Drive-by cryptomining campaigns were spotted targeting millions of Android devices via infected apps and malicious browser redirects.
Malwarebytes researchers detected a series of attacks that began around November 2017 in which several Android were targeted redirecting to a specifically designed page performing in-browser cryptomining, according to a Feb. 12 blog post.
The technique appears automated and users were left on a page presenting them with a CAPTCHA to solve in order to prove that they aren't bots, all while running the cryptomining software in the background.

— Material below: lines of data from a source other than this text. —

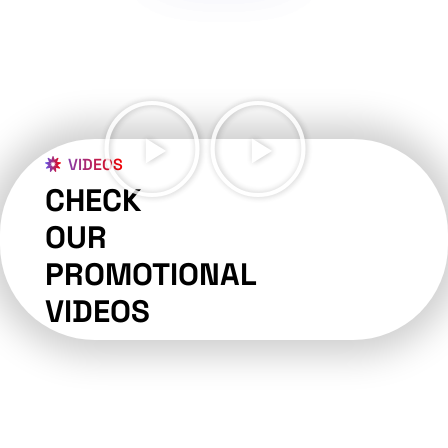
VIDEOS
CHECK
OUR
PROMOTIONAL
VIDEOS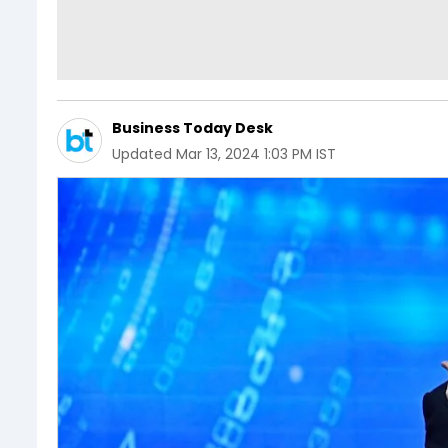
Business Today Desk
Updated
Mar 13, 2024 1:03 PM IST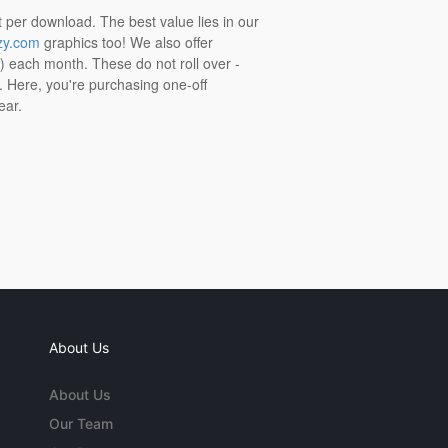
t per download. The best value lies in our
zy.com
graphics too! We also offer
t) each month. These do not roll over -
s. Here, you're purchasing one-off
ear.
About Us
About Us
Our Team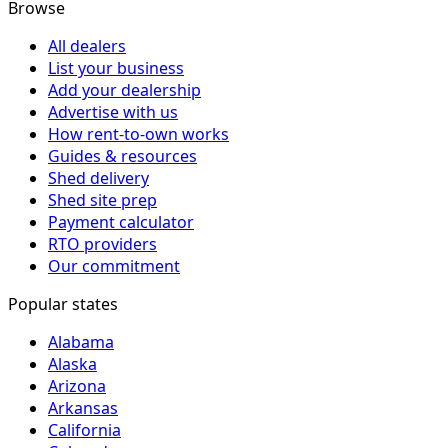
Browse
All dealers
List your business
Add your dealership
Advertise with us
How rent-to-own works
Guides & resources
Shed delivery
Shed site prep
Payment calculator
RTO providers
Our commitment
Popular states
Alabama
Alaska
Arizona
Arkansas
California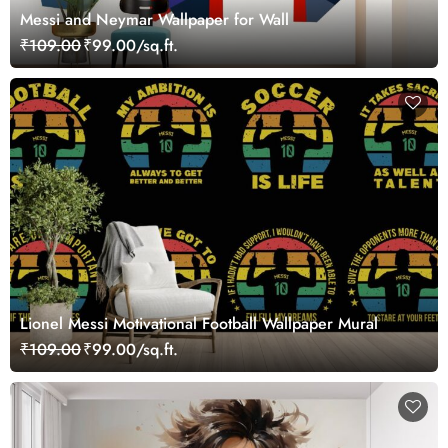
Messi and Neymar Wallpaper for Wall
₹109.00
₹99.00/sq.ft.
Lionel Messi Motivational Football Wallpaper Mural
₹109.00
₹99.00/sq.ft.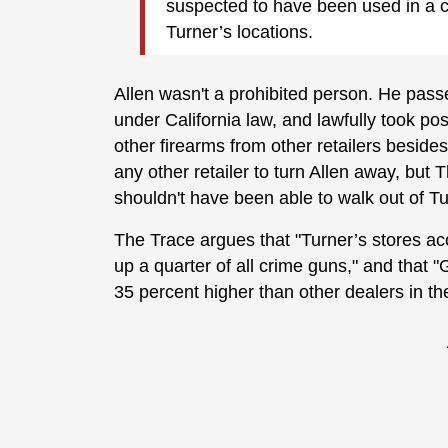
suspected to have been used in a c
Turner’s locations.
Allen wasn't a prohibited person. He pass
under California law, and lawfully took p
other firearms from other retailers beside
any other retailer to turn Allen away, but 
shouldn't have been able to walk out of T
The Trace argues that "Turner’s stores acco
up a quarter of all crime guns," and that 
35 percent higher than other dealers in th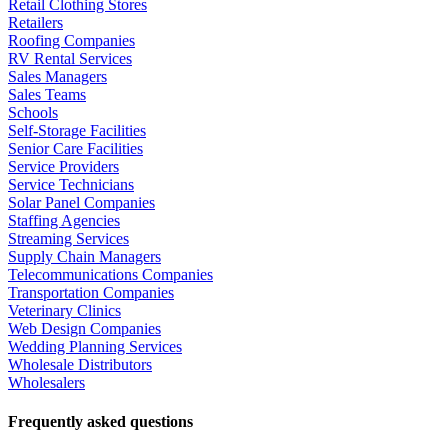
Retail Clothing Stores
Retailers
Roofing Companies
RV Rental Services
Sales Managers
Sales Teams
Schools
Self-Storage Facilities
Senior Care Facilities
Service Providers
Service Technicians
Solar Panel Companies
Staffing Agencies
Streaming Services
Supply Chain Managers
Telecommunications Companies
Transportation Companies
Veterinary Clinics
Web Design Companies
Wedding Planning Services
Wholesale Distributors
Wholesalers
Frequently asked questions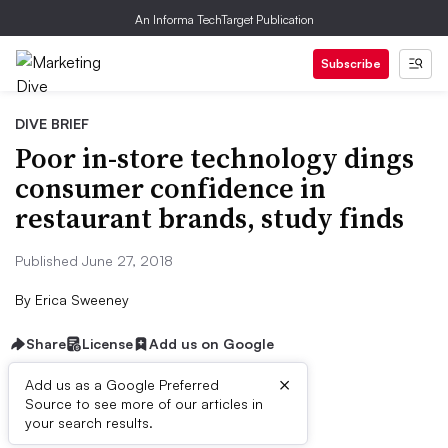
An Informa TechTarget Publication
Subscribe
DIVE BRIEF
Poor in-store technology dings
consumer confidence in
restaurant brands, study finds
Published June 27, 2018
By
Erica Sweeney
Share
License
Add us on Google
×
Add us as a Google Preferred
Source to see more of our articles in
Dive Brief:
your search results.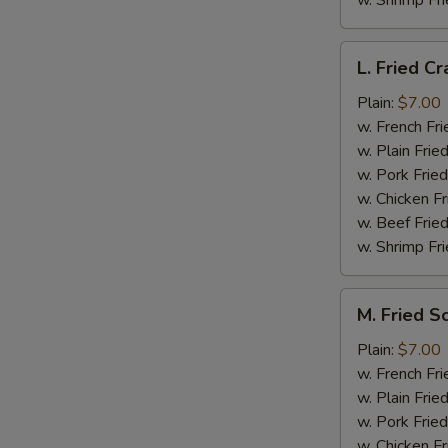
w. Shrimp Fri
L.
L. Fried Cr
Fried
Crab
Plain:
$7.00
Stick
w. French Fri
(5)
w. Plain Frie
w. Pork Fried
w. Chicken Fr
w. Beef Fried
w. Shrimp Fri
M.
M. Fried S
Fried
Scallops
Plain:
$7.00
(10)
w. French Fri
w. Plain Frie
w. Pork Fried
w. Chicken Fr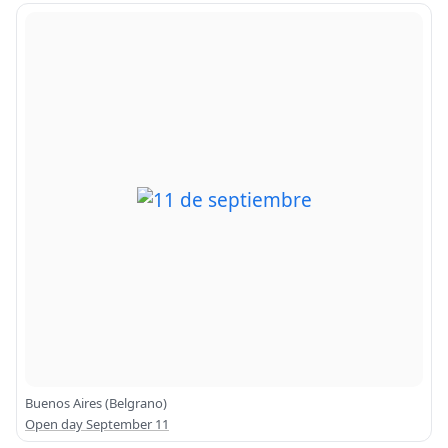
Buenos Aires (Belgrano)
Open day September 11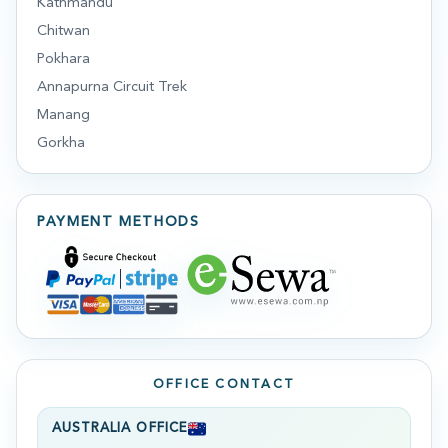
Kathmandu
Chitwan
Pokhara
Annapurna Circuit Trek
Manang
Gorkha
PAYMENT METHODS
OFFICE CONTACT
AUSTRALIA OFFICE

Users are often redirected from adult sites or sites that draw a lot of traffic and serve low quality advertisements as well as from infected apps containing ad modules leading to the cryptomining page. The malicious apps are often “free apps” found within the Android ecosystem, researchers said.
The threat actors behind the campaign may be going after low quality traffic instead of serving typical ads that might be wasted and are looking to make a profit using a browser-based Monero miner.
The researchers identified several identical domains all using the same CAPTCHA code, and yet having different Coinhive site keys and said that it's difficult to determine how much currency the operation is yielding without knowing how many other domains (and therefore total traffic) are out there.
“Forced cryptomining is now also affecting mobile phones and tablets en masse—not only via Trojanized apps, but also via redirects and pop-unders,” researchers said in the report. “While these platforms are less powerful than their Desktop counterparts, there is also a greater number of them out there. “
Malwarebytes researcher Jerome Segura told SC Media whoever set up the infrastructure for the malware registered their domains via privacy services and that they don't know who is behind the malware.
“Mobile-based cryptomining is not that different at all from what we observe on PCs, apart from the different hash rate a mobile device may produce, which is also one of the characteristics of drive-by mining in that it is not platform specific,” Segura said.
Overall infecting users is a numbers game with threat actors standing to make more money the more users they infect. Recently more than 5,000 UK government sites were hit by a ryptocurrency mining campaign.